Reputational incentives via information disclosures, the fourth route, can motivate firms to reduce pollution. “Green clubs” (voluntary environmental programs) are the institutional mechanism for creating and communicating environmental reputations. Clubs create a market for environmental virtue by allowing firms to signal their environmental stewardship, and for stakeholders to differentiate among firms in order to target their rewards at environmental stewards. Yet, clubs face considerable collective action problems. First, actors must have incentives to create a green club instead of free riding on the efforts of others. Second, given their voluntary nature, clubs need to offer sufficient excludable incentives for firms to join them. Third, clubs can become greenwashes if they do no check shirking. Fourth, clubs create a virtuous exchange only if external stakeholders are willing to reward firms’ good behaviors. If stakeholders free ride, firms will have few incentives to join a green club.
Brief CV Aseem Prakash
Aseem Prakash is Professor of Political Science, the Walker Family Professor for the College of Arts and Sciences and the Founding Director, Center for Environmental Politics at University of Washington, Seattle. He is the founding editor of the Cambridge University Press Series in Business and Public Policy. He is the author of Greening the Firm: The Politics of Corporate Environmentalism (Cambridge, 2000), the co-author of The Voluntary Environmentalists: Green Clubs, ISO 14001, and Voluntary Environmental Regulations (Cambridge, 2006), and the co-editor of Advocacy Organizations and Collective Action (Cambridge, 2010), Voluntary Regulations of NGOs and Nonprofits: An Accountability Club Framework (Cambridge, 2010), Voluntary Programs: A Club Theory Perspective (The MIT Press, 2009), Coping with Globalization (Routledge, 2000), Responding to Globalization (Routledge, 2000), and Globalization and Governance (Routledge, 1999). In addition to guest editing several journal symposia, he has published in leading journals of political science, international relations, public policy, legal studies, nonprofit studies, and business. He also contributes to public scholarship via platforms such as The Conversation, Slate, The Washington Post, Huffpost, and The Hill.
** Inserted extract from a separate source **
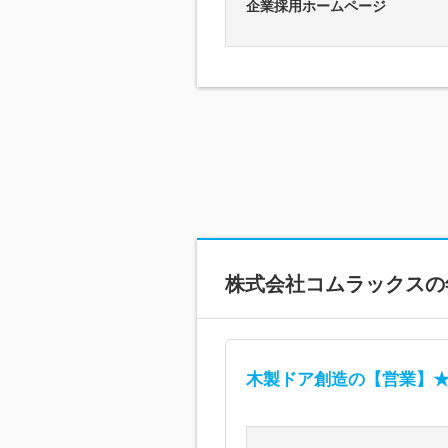
企業採用ホームページ
株式会社コムラックス
の
木製ドア創造の【営業】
Professor Prakash is a member of National Academies of Sciences, Engineering, and Medicine's Board on Environmental Change and Society and International Research Fellow at the Center for Corporate Reputation, University of Oxford. He was elected to the position of the Vice President of the International Studies Association for the period, 2015-2016. Among his awards include International Studies Association, International Political Economy Section's 2019 Distinguished Scholar Award that recognizes "outstanding senior scholars whose influence and path-breaking intellectual work will continue to impact the field for years to come," International Studies Association's 2018 James N. Rosenau Award for "scholar who has made the most important contributions to globalization studies" and the European Consortium for Political Research Standing Group on Regulatory Governance's 2018 Regulatory Studies Development Award that recognizes a senior scholar who has made notable "contributions to the field of regulatory governance." He serves on the Economic Development Commission of the city of his residence: Edmonds, Washington.